The Mad Doctor (Ring Two: Lust)
Now why is this one called Lust? Well, despite any context given in each of these levels, The Mad Doctor is about (you guessed it!) a Mad Doctor that has stolen your dog, Pluto, to turn him into hybrid of both a chicken and a dog with a mad lust for power! An interesting story to say the least, but the horror is less in what the Mad Doctor is trying to do and more about the adventure that you have to brave to get through this level!
This is definitely where the level of difficulty spikes. You’ve gone through musical notes, boxes, and birds; now it’s time for…wait…let me list this:
- Erratic swooping bats
- Skeletons, which once killed, explode in a grenade shrapnel worth of bones
- Skeleton spiders on swinging ropes over pits of fire
- Molten fire balls erupting out of fireplaces
- Sharp cleavers falling from walls
- Pools of bubbling acid
- Buzz-Saws on sticks descending/ascending from the roof/floor
- An avalanche of boxes
- Floors breaking under the weight of Mickey
This is all in one level! And it’s the second level! And while it’s a pretty great variety, the amount of enemies and projectiles that you have to dodge is way too much for an adult, let alone a kid, to brave through; despite the controls. Believe me, I attempted to replay this game multiple times throughout my life and still have an equal amount of difficulty as I did when I was five. I chewed through lives quicker than lemmings on a mountaintop and was sent right back to the start. When I would finally near the end of the level, I would always get stuck at this section where you’re trapped in an elevator and skeletons are dropping on the top, suiciding themselves into shrapnel, which requires instant reflexes of dodging precision. Only brute force and countless hours would eventually lead me to victory, destroying the mad doctor and saving Pluto…
There is more to this game, a lot more. A ghost house…a giant and his beanstalk…a moose? A medieval castle…but all that is moot to this Retrospect due to the fact that I’ve never made it past the second level with enough lives to brave the third…

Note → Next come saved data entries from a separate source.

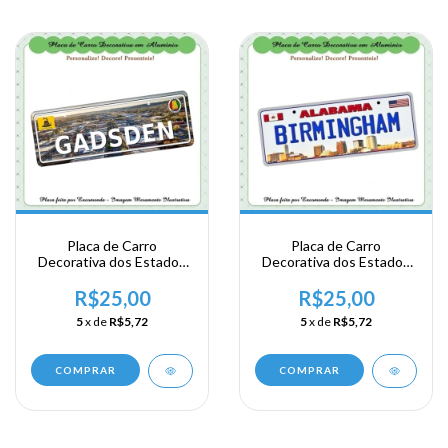
Placa de Carro
Placa de Carro
Decorativa dos Estados
Decorativa dos Estados
Unidos em Alumínio -
Unidos em Alumínio -
USA - Area Sul - Alabama
USA - Area Sul - Alabama
R$25,00
R$25,00
- Gadsden
- Birmingham
5
x de
R$5,72
5
x de
R$5,72
COMPRAR
COMPRAR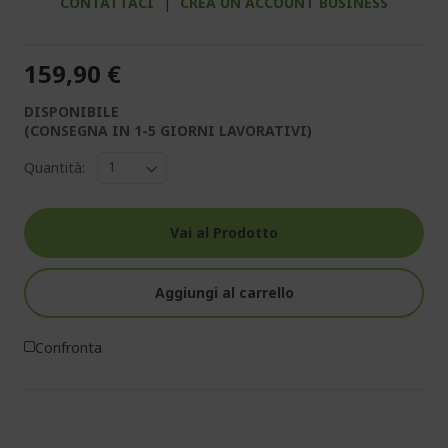
CONTATTACI
|
CREA UN ACCOUNT BUSINESS
159,90 €
DISPONIBILE
(CONSEGNA IN 1-5 GIORNI LAVORATIVI)
Quantità:
Vai al Prodotto
Aggiungi al carrello
Confronta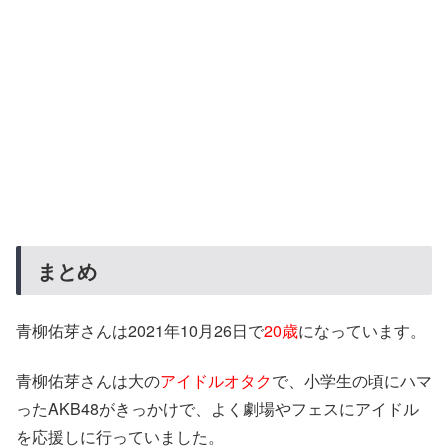
まとめ
青柳佑芽さんは2021年10月26日で
20歳
になっています。
青柳佑芽さんは大の
アイドルオタク
で、小学生の頃にハマ
ったAKB48がきっかけで、よく劇場やフェスにアイドル
を応援しに行っていました。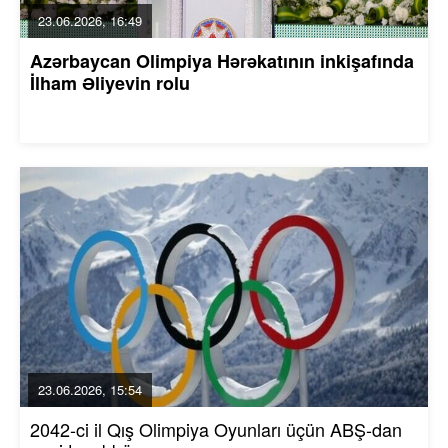
23.06.2026, 16:49
Azərbaycan Olimpiya Hərəkatının inkişafında
İlham Əliyevin rolu
23.06.2026, 15:54
2042-ci il Qış Olimpiya Oyunları üçün ABŞ-dan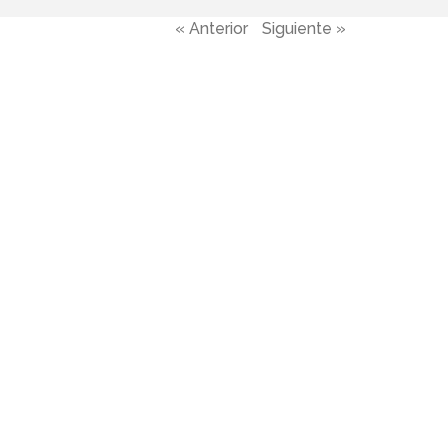
« Anterior
Siguiente »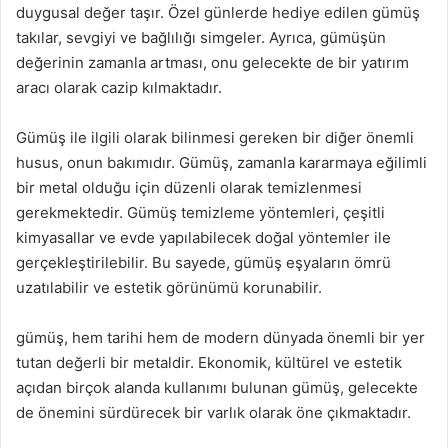
duygusal değer taşır. Özel günlerde hediye edilen gümüş
takılar, sevgiyi ve bağlılığı simgeler. Ayrıca, gümüşün
değerinin zamanla artması, onu gelecekte de bir yatırım
aracı olarak cazip kılmaktadır.
Gümüş ile ilgili olarak bilinmesi gereken bir diğer önemli
husus, onun bakımıdır. Gümüş, zamanla kararmaya eğilimli
bir metal olduğu için düzenli olarak temizlenmesi
gerekmektedir. Gümüş temizleme yöntemleri, çeşitli
kimyasallar ve evde yapılabilecek doğal yöntemler ile
gerçekleştirilebilir. Bu sayede, gümüş eşyaların ömrü
uzatılabilir ve estetik görünümü korunabilir.
gümüş, hem tarihi hem de modern dünyada önemli bir yer
tutan değerli bir metaldir. Ekonomik, kültürel ve estetik
açıdan birçok alanda kullanımı bulunan gümüş, gelecekte
de önemini sürdürecek bir varlık olarak öne çıkmaktadır.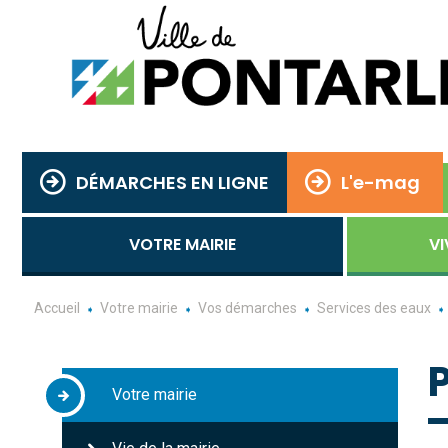
DÉMARCHES EN LIGNE
L'e-mag
VOTRE MAIRIE
VI
Accueil
Votre mairie
Vos démarches
Services des eaux
Votre mairie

As much as I joke about how Mickey’s Wild Adventure is comparative to Dante’s Inferno, with the hardship, the frustration, and the brokenness of the game; it brought wonder, excitement and enjoyment. It brought me a hobby that I still have a passion for to this day, and I’m sure for the rest of my life. Most importantly it gave me adversity and resilience when all the odds are stacked up against me. It taught me that life is hard and, while you may not win the game and see everything that there is to see, you can surely enjoy the small victories and enjoy the experience that you’ve had the ability to get.
I hold this game near and dear to my heart, as it was my first of many, and I thank my parents dearly for giving me the opportunity to experience it.